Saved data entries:
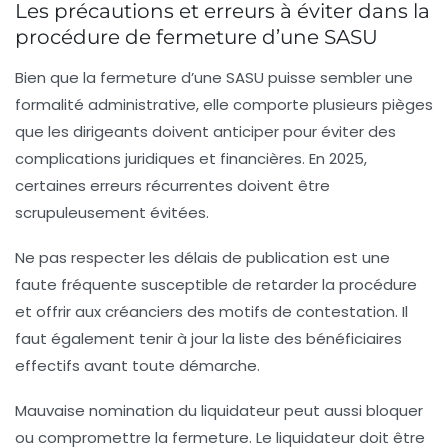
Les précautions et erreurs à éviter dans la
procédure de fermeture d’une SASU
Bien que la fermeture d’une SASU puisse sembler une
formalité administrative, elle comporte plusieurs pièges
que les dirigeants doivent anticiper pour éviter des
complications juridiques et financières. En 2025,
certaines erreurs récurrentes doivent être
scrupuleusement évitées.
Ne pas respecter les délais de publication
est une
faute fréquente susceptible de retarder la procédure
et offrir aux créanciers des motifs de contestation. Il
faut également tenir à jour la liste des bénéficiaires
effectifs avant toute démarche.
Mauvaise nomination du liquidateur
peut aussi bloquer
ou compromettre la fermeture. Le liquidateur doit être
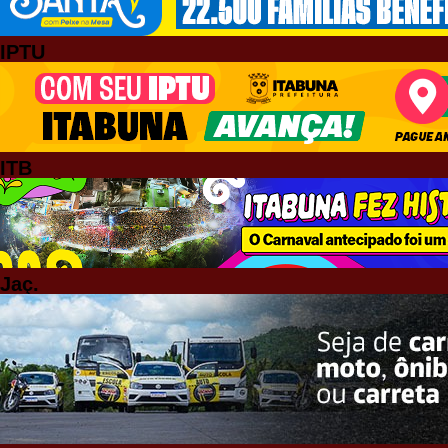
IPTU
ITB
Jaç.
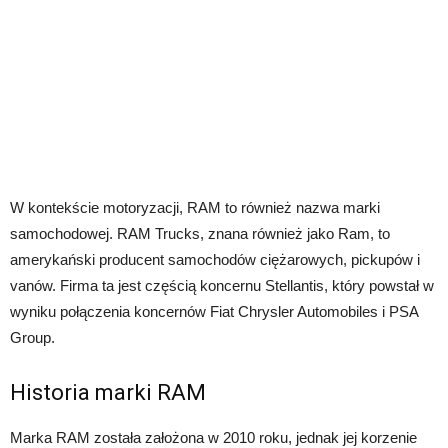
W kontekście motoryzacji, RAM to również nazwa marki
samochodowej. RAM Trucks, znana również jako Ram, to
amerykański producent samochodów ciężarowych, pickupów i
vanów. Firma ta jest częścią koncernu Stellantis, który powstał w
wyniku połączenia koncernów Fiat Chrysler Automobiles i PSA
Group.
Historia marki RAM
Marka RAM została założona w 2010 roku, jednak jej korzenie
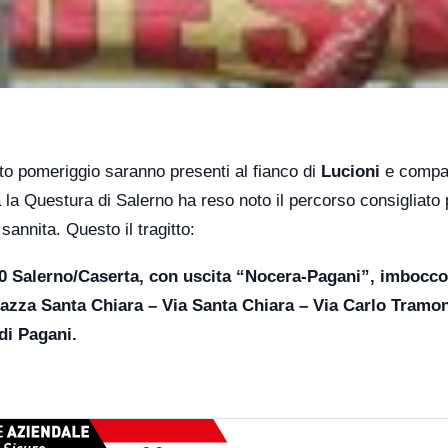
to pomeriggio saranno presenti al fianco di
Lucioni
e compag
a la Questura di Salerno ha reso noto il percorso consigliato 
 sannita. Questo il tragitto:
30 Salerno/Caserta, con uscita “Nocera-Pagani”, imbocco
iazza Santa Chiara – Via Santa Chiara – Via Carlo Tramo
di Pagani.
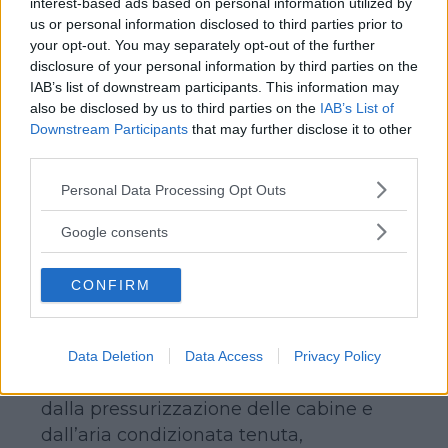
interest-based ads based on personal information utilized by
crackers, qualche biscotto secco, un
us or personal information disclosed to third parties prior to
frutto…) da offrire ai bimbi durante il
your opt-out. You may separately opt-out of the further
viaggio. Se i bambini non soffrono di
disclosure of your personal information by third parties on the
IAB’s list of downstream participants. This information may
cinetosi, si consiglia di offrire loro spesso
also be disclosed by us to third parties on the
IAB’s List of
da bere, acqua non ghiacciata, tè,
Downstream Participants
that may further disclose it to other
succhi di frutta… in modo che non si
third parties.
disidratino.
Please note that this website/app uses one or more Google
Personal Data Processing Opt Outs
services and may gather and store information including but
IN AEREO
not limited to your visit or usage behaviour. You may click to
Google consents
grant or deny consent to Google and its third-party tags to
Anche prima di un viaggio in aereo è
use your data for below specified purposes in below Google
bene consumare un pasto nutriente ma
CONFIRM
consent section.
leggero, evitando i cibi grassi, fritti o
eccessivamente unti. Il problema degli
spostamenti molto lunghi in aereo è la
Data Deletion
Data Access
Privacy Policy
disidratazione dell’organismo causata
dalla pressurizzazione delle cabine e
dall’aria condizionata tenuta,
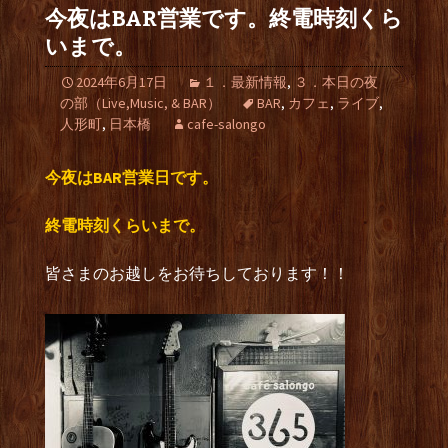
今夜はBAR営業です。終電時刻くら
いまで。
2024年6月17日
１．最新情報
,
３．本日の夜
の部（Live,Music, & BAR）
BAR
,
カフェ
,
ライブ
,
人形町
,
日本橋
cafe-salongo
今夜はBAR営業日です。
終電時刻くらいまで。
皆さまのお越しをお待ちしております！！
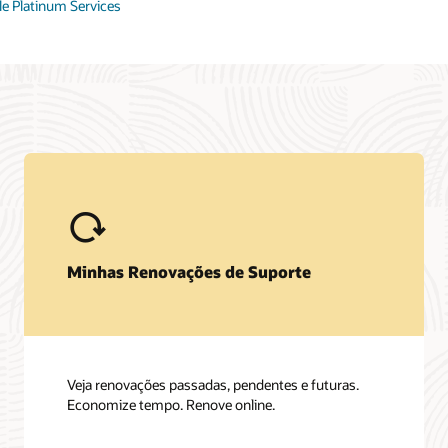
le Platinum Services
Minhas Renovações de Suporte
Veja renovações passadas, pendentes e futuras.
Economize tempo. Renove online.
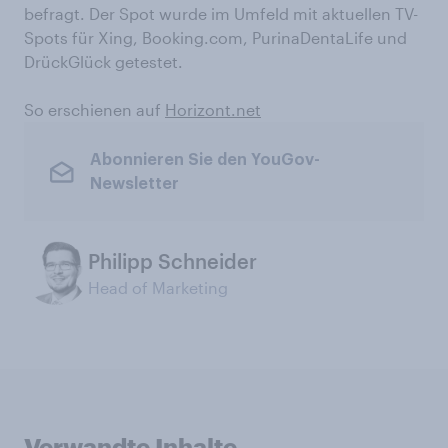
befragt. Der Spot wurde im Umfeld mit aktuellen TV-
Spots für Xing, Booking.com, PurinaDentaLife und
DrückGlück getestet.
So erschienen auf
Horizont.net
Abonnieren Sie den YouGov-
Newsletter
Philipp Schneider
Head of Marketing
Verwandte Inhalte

...

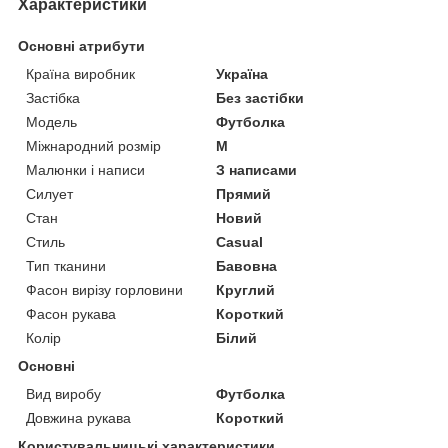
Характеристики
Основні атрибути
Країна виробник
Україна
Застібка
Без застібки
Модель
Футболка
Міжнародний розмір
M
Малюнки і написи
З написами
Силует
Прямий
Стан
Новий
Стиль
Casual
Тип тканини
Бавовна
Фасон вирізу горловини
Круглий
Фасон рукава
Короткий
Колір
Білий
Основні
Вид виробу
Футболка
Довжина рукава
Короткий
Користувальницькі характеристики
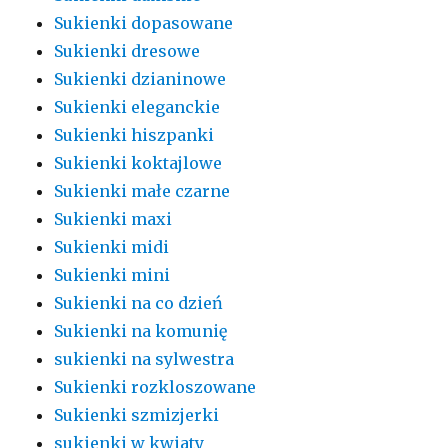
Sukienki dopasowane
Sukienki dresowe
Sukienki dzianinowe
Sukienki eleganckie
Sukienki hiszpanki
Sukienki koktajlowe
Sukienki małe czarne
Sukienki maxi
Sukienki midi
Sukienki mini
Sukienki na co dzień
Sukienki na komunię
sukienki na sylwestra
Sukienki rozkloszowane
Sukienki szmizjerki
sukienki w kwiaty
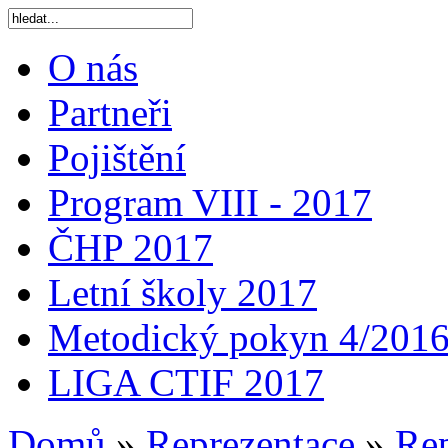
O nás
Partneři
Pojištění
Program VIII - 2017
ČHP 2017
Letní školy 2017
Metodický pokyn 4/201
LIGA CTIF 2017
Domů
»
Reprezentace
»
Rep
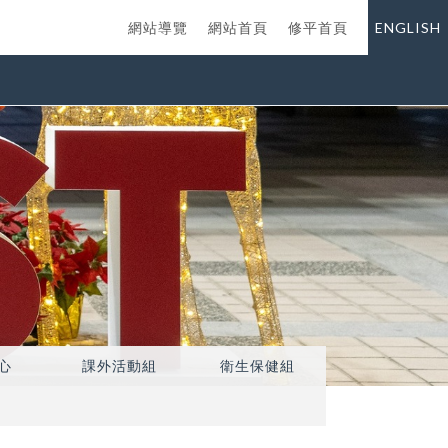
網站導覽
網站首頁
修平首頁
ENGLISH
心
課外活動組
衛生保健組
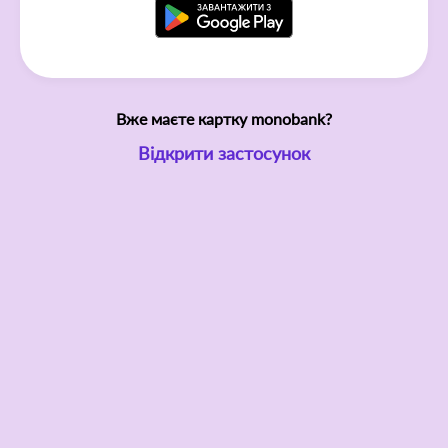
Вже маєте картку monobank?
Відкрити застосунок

### Work request
When the line with "Les précautions et erreurs à éviter dans la" is reached in the data above, start copying there, and copy each line exactly until the line with "faut également tenir" has been copied; copy nothing else.

### Solution to the exercise
Les précautions et erreurs à éviter dans la
procédure de fermeture d’une SASU
Bien que la fermeture d’une SASU puisse sembler une
formalité administrative, elle comporte plusieurs pièges
que les dirigeants doivent anticiper pour éviter des
complications juridiques et financières. En 2025,
certaines erreurs récurrentes doivent être
scrupuleusement évitées.
Ne pas respecter les délais de publication
est une
faute fréquente susceptible de retarder la procédure
et offrir aux créanciers des motifs de contestation. Il
faut également tenir à jour la liste des bénéficiaires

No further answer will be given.